I am trying to implement the SGD functionality to update weights in python manually in caffe python instead of using solver.step()
function. The goal is to match the weight updates after doing solver.step()
and that by manually updating the weights.
The setup is as follows:
Use MNIST data. Set the random seed in solver.prototxt as: random_seed: 52
. Make sure momentum: 0.0
and, base_lr: 0.01
, lr_policy: "fixed"
. Above is done so that, I can simply implement the SGD update equation (with out momentum, regularization etc.). The equation is simply:
W_t+1 = W_t - mu * W_t_diff
Following are the two tests:
Test1: Using caffe's forward() and backward() to calculate the forward propagation and backward propagation. For each layer that contain weights I do:
for k in weight_layer_idx:
solver.net.layers[k].blobs[0].diff[...] *= lr # weights
solver.net.layers[k].blobs[1].diff[...] *= lr # biases
Next, update the weight/biases as:
solver.net.layers[k].blobs[0].data[...] -= solver.net.layers[k].blobs[0].diff
solver.net.layers[k].blobs[1].data[...] -= solver.net.layers[k].blobs[1].diff
I run this for 5 iterations.
Test2: Run caffe's solver.step(5)
.
Now, what I expect is the two tests should yield exactly same weights after the two iterations.

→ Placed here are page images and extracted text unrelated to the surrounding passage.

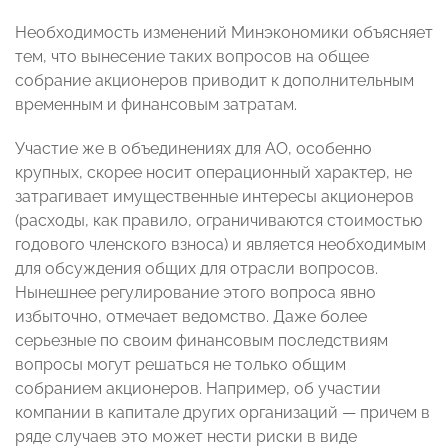
Необходимость изменений Минэкономики объясняет
тем, что вынесение таких вопросов на общее
собрание акционеров приводит к дополнительным
временным и финансовым затратам.
Участие же в объединениях для АО, особенно
крупных, скорее носит операционный характер, не
затрагивает имущественные интересы акционеров
(расходы, как правило, ограничиваются стоимостью
годового членского взноса) и является необходимым
для обсуждения общих для отрасли вопросов.
Нынешнее регулирование этого вопроса явно
избыточно, отмечает ведомство. Даже более
серьезные по своим финансовым последствиям
вопросы могут решаться не только общим
собранием акционеров. Например, об участии
компании в капитале других организаций — причем в
ряде случаев это может нести риски в виде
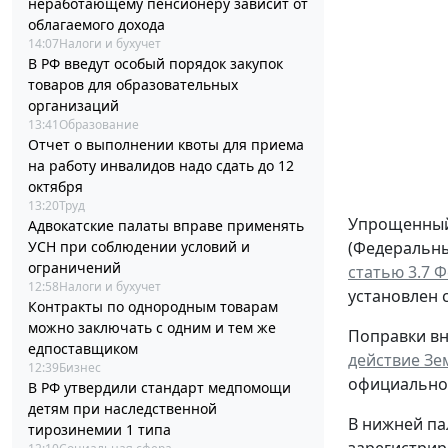
неработающему пенсионеру зависит от
облагаемого дохода
14:07
Налоги и бухучет
В РФ введут особый порядок закупок
товаров для образовательных
организаций
13:41
Образование
Отчет о выполнении квоты для приема
на работу инвалидов надо сдать до 12
октября
13:20
Труд
Упрощенный 
Адвокатские палаты вправе применять
УСН при соблюдении условий и
(Федеральный
ограничений
статью 3.7 
12:58
Налоги и бухучет
установлен с
Контракты по однородным товарам
можно заключать с одним и тем же
Поправки вн
едпоставщиком
действие Зе
12:39
Бизнес
официальног
В РФ утвердили стандарт медпомощи
детям при наследственной
В нижней па
тирозинемии 1 типа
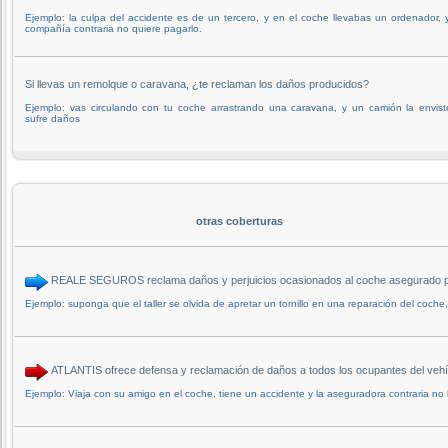
Ejemplo: la culpa del accidente es de un tercero, y en el coche llevabas un ordenador, y
compañía contraria no quiere pagarlo.
Si llevas un remolque o caravana, ¿te reclaman los daños producidos?
Ejemplo: vas circulando con tu coche arrastrando una caravana, y un camión la envist
sufre daños
otras coberturas
REALE SEGUROS reclama daños y perjuicios ocasionados al coche asegurado por
Ejemplo: suponga que el taller se olvida de apretar un tornillo en una reparación del coche
ATLANTIS ofrece defensa y reclamación de daños a todos los ocupantes del v
Ejemplo: Viaja con su amigo en el coche, tiene un accidente y la aseguradora contraria no 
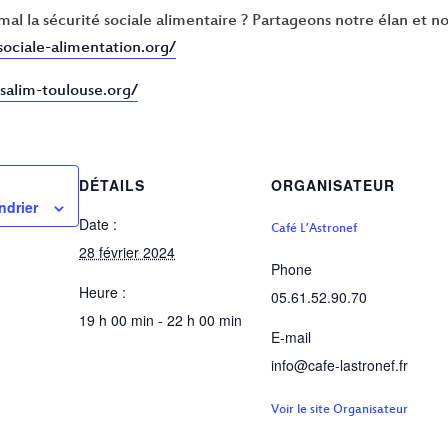
al la sécurité sociale alimentaire ? Partageons notre élan et n
sociale-alimentation.org/
salim-toulouse.org/
DÉTAILS
ORGANISATEUR
ndrier
Date :
Café L’Astronef
28 février 2024
Phone
Heure :
05.61.52.90.70
19 h 00 min - 22 h 00 min
E-mail
info@cafe-lastronef.fr
Voir le site Organisateur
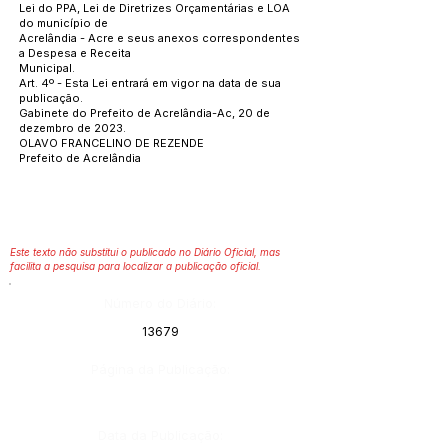
Lei do PPA, Lei de Diretrizes Orçamentárias e LOA
do município de
Acrelândia - Acre e seus anexos correspondentes
a Despesa e Receita
Municipal.
Art. 4º - Esta Lei entrará em vigor na data de sua
publicação.
Gabinete do Prefeito de Acrelândia-Ac, 20 de
dezembro de 2023.
OLAVO FRANCELINO DE REZENDE
Prefeito de Acrelândia
Este texto não substitui o publicado no Diário Oficial, mas
facilita a pesquisa para localizar a publicação oficial.
Número do Diário:
13679
Página da Publicação:
Data da Publicação:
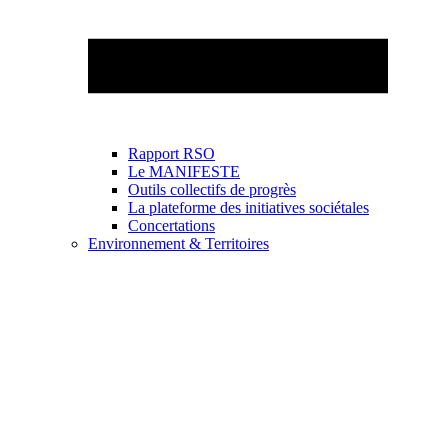
Rapport RSO
Le MANIFESTE
Outils collectifs de progrès
La plateforme des initiatives sociétales
Concertations
Environnement & Territoires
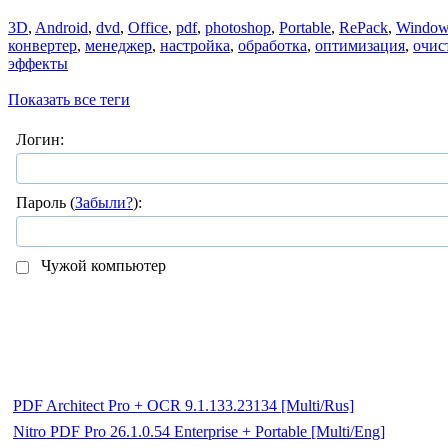
3D
,
Android
,
dvd
,
Office
,
pdf
,
photoshop
,
Portable
,
RePack
,
Window
конвертер
,
менеджер
,
настройка
,
обработка
,
оптимизация
,
очис
эффекты
Показать все теги
Логин:
Пароль (
Забыли?
):
Чужой компьютер
PDF Architect Pro + OCR 9.1.133.23134 [Multi/Rus]
Nitro PDF Pro 26.1.0.54 Enterprise + Portable [Multi/Eng]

I save the weights values after each of the above tests and calculate the norm difference between the weight vectors by the two tests, and I see that they are not bit-exact. Can some one spot something that I might be missing?
Following is the entire code for reference:
import caffe
caffe.set_device(0)
caffe.set_mode_gpu()
import numpy as np
niter = 5
solver = None
solver = caffe.SGDSolver('solver.prototxt')
# Automatic SGD: TEST2
solver.step(niter)
# save the weights to compare later
w_solver_step = copy(solver.net.layers[1].blobs[0].data.astype('float64'))
b_solver_step = copy(solver.net.layers[1].blobs[1].data.astype('float64'))
# Manual SGD: TEST1
solver = None
solver = caffe.SGDSolver('solver.prototxt')
lr = 0.01
momentum = 0.
# Get layer types
layer_types = []
for ll in solver.net.layers:
layer_types.append(ll.type)
# Get the indices of layers that have weights in them
weight_layer_idx = [idx for idx,l in enumerate(layer_types) if 'Convolution' in l or 'InnerProduct' in l]
for it in range(1, niter+1):
solver.net.forward() # fprop
solver.net.backward() # bprop
for k in weight_layer_idx:
solver.net.layers[k].blobs[0].diff[...] *= lr
solver.net.layers[k].blobs[1].diff[...] *= lr
solver.net.layers[k].blobs[0].data[...] -= solver.net.layers[k].blobs[0].diff
solver.net.layers[k].blobs[1].data[...] -= solver.net.layers[k].blobs[1].diff
# save the weights to compare later
w_fwdbwd_update = copy(solver.net.layers[1].blobs[0].data.astype('float64'))
b_fwdbwd_update = copy(solver.net.layers[1].blobs[1].data.astype('float64'))
# Compare
print "after iter", niter, ": weight diff: ", np.linalg.norm(w_solver_step - w_fwdbwd_update), "and bias diff:", np.linalg.norm(b_solver_step - b_fwdbwd_update)
The last line that compares the weights with the two tests produces:
after iter 5 : weight diff: 0.000203027766144 and bias diff: 1.78390789051e-05
where as I expect this difference to be 0.0
Any ideas?